A presidente da CETESB, Patrícia Iglecias, e o secretário Marcos Penido, da SIMA, participaram da abertura do evento, no auditório Augusto Ruschi, ao lado da diretora de Controle e Licenciamento Ambiental da Companhia, Zuleica Maria de Lisboa Perez, e de Ronaldo Malheiros, da Câmara Temática Metropolitana para Gestão de Riscos Ambientais.

Presentes ao curso representantes de prefeituras, Defesas Civis, DAEE, Sabesp, Comgás, Transpetro e USP, entre outros, além dos técnicos do Setor de Atendimento a Emergências da agência ambiental paulista, que organizou o evento juntamente com a ESC (Escola Superior CETESB). Entre as palestras, foram abordados os “Riscos Associados a Vazamentos em Redes de Distribuição de Gás Natural”, “Furto de Combustíveis em Dutos” e o “Sistema de Comando de Operações e Emergências”.

Patrícia Iglecias disse que o curso veio reforçar “o trabalho que vem sendo feito, numa área tão sensível, em que todos necessitam estar sempre preparados, para uma resposta a situações de risco”. A dirigente destacou o tema dos desastres, com efeitos para o meio ambiente e a população, lembrando que “a resposta tem que ser muito bem feita, não só pela CETESB, mas por todos os envolvidos naqueles atendimentos”.

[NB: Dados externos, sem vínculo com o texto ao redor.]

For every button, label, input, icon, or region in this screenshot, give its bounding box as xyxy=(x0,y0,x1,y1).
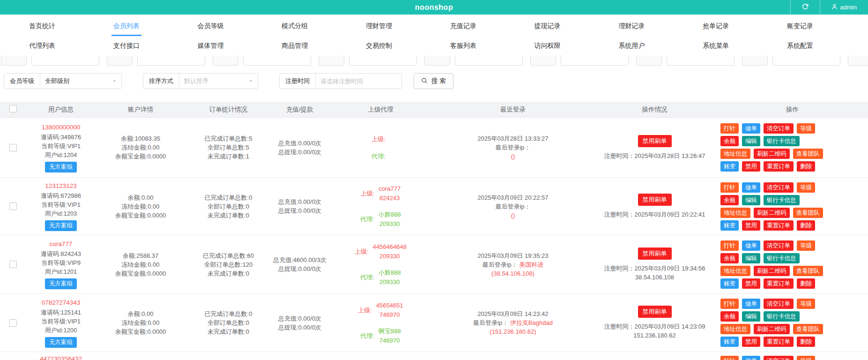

Nesse sentido, ela falou da necessidade de capacitação: “A pronta ação é que vai minimizar as consequências”. E arrematou comentando da importância de se identificar claramente as competências de cada órgão, como as prefeituras, a Defesa Civil e a agência ambiental, “para que cada um saiba o que tem que fazer”.

Para o secretário Marcos Penido, duas palavras-chave são a “interação” e a “prevenção”. “Então, precisamos trabalhar juntos. Precisamos estar preparados. Se conseguirmos salvar uma vida, não tem preço. Daí a importância desta sinergia, com todos compartilhando todo o trabalho e conhecimentos”, afirmou.

Lembrou, também, da participação do IG (Instituto Geológico), junto com a Defesa Civil, que associados a todo o “cabedal de informações da CETESB”, devem agir no sentido de prevenir os acidentes. “A grande ótica deve ser o cuidado com o meio ambiente, mas principalmente com as pessoas e, afinal, a vida. E ver que o nosso trabalho valeu a pena e que salvamos vidas!”, concluiu.